= Mediterranean Bauxite Province =

The Mediterranean Bauxite Province is a major region of high-quality bauxite ores that stretches for 3,000 km along the northern shore of the Mediterranean Sea from Spain to Turkey, encompassing parts of southern France, Italy, countries of ex-Yugoslavia, and Greece. The province covers an area of about 2 million km^{2}.

==Extent and Age==
The Mediterranean bauxite region, part of the Alpide geosynclinal belt of bauxite formation, includes geosynclinal depressions and the peripheral parts of platforms and median masses. The bauxites date from the Middle Triassic to the Neogene, although most of the deposits were formed during the Cretaceous.

==Deposits==
The largest bauxite deposits are located in Greece (Parnassus-Giona region), Yugoslavia (Niksic, Vlasenica, Obrovac, Drniá, Mostar), Hungary (Gánt, Halimba, Iszkaszentgyörgy, Nyirád, Harsan), and France (Brignoles and elsewhere). The first bauxite ore was discovered in 1821 around Les Baux in southern France, from which the ore received its name. The major deposits were found in the 19th century.

==Types of deposits==
Bauxites of the Mediterranean province generally overlie the karstic surfaces of limestones or dolomites. The deposits form pockets, lenses, chains of pockets or lenses, and sometimes extended sheets. The bauxite sheets tend to slope, either gently or steeply; only on the Hungarian Massif do the sheets lie almost horizontally. The sheets that are currently being mined range in thickness from 1 m to 8 m.

==Chemical composition==
The ores have a chemical composition of 45–55 percent Al_{2}O_{3}, 2–10 percent SiO_{2}, 15–23 percent Fe_{2}O_{3}, and 2–3 percent TiO_{2}. Losses during calcination range from 12 to 20 percent. Gibbsite-boehmite ores predominate, although diaspore and gibbsite are also encountered.

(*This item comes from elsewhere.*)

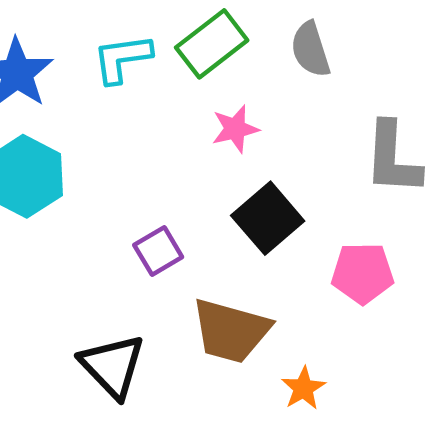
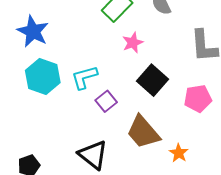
cyan L-shape: (122, 58) -> (84, 77), moved
brown trapezoid: (231, 331) -> (143, 132), turned 42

The ores are derived from deposits of the geosynclinal or Mediterranean type. Most scientists regard the bauxites of the Mediterranean province as talus and proluvial deposits having formed from the products of the erosion of the lateritic and subsequently having undergone the process of bauxitization.

==Output volume==
The annual output of bauxite in the Mediterranean province increased from 6 million to 10 million tons a year between 1961 and 1972. The most economically important deposits are in southern France and Yugoslavia.